◆ What you need to do: Find the line containing "להעמיק את ההיכרות" in the entries below. Reproduce that line and each one after it to the end, exactly, with no other lines.

*** Material for this task ***

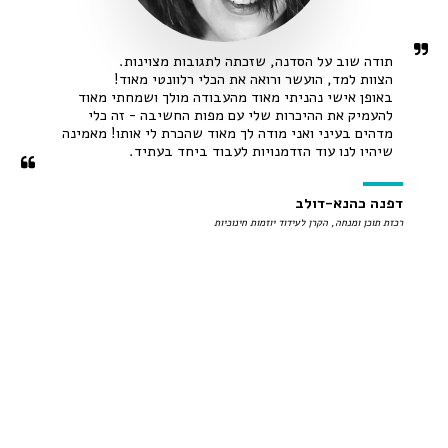
באופן אישי נהניתי מאוד מהעבודה מולך ושמחתי מאוד 
להעמיק את ההיכרות שלי עם מפות החשיבה - זה כלי 
מדהים בעיני ואני מודה לך מאוד שהכרת לי אותו! מאמינה 
שיהיו לנו עוד הזדמנויות לעבוד ביחד בעתיד.
דפנה כהנא-דולב
רכזת תוכן ומנחה, הקרן לעידוד יוזמות חינוכיות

*** End of Material for this task ***

◆ Output for this task:
להעמיק את ההיכרות שלי עם מפות החשיבה - זה כלי 
מדהים בעיני ואני מודה לך מאוד שהכרת לי אותו! מאמינה 
שיהיו לנו עוד הזדמנויות לעבוד ביחד בעתיד.
דפנה כהנא-דולב
רכזת תוכן ומנחה, הקרן לעידוד יוזמות חינוכיות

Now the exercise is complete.